Jan
29
12:00am
Paul Farmer with Ophelia Dahl: Fevers, Feuds, and Diamonds
By Porter Square Books
Join Porter Square books for a virtual talk with Dr. Paul Farmer about his "bold, humane and rigorously researched" (San Fransisco Chronicle) newest book, Fevers, Feuds, and Diamonds: Ebola and the Ravages of History. Dr. Farmer will be joined in conversation by Partners in Health co-founder Ophelia Dahl. This event is free and open to all, hosted on Crowdcast.
"[The] history is as powerfully conveyed as it is tragic . . . Illuminating . . . Invaluable." —Steven Johnson, The New York Times Book Review
In 2014, Sierra Leone, Liberia, and Guinea suffered the worst epidemic of Ebola in history. The brutal virus spread rapidly through a clinical desert where basic health-care facilities were few and far between. Causing severe loss of life and economic disruption, the Ebola crisis was a major tragedy of modern medicine. But why did it happen, and what can we learn from it?

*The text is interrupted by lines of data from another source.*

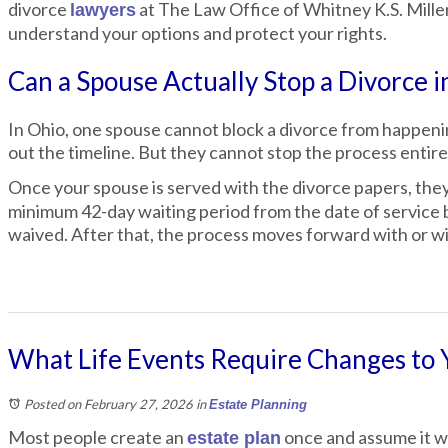
divorce
at The Law Office of Whitney K.S. Mille
lawyers
understand your options and protect your rights.
Can a Spouse Actually Stop a Divorce i
In Ohio, one spouse cannot block a divorce from happenin
out the timeline. But they cannot stop the process entire
Once your spouse is served with the divorce papers, the
minimum 42-day waiting period from the date of service b
waived. After that, the process moves forward with or w
What Life Events Require Changes to 
Posted on February 27, 2026
in
Estate Planning
Most people create an
once and assume it wi
estate plan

Paul Farmer, the internationally renowned doctor and anthropologist, experienced the Ebola outbreak firsthand—Partners in Health, the organization he founded, was among the international responders. In Fevers, Feuds, and Diamonds, he offers the first substantive account of this frightening, fast-moving episode and its implications. In vibrant prose, Farmer tells the harrowing stories of Ebola victims while showing why the medical response was slow and insufficient. Rebutting misleading claims about the origins of Ebola and why it spread so rapidly, he traces West Africa’s chronic health failures back to centuries of exploitation and injustice. Under formal colonial rule, disease containment was a priority but care was not – and the region’s health care woes worsened, with devastating consequences that Farmer traces up to the present.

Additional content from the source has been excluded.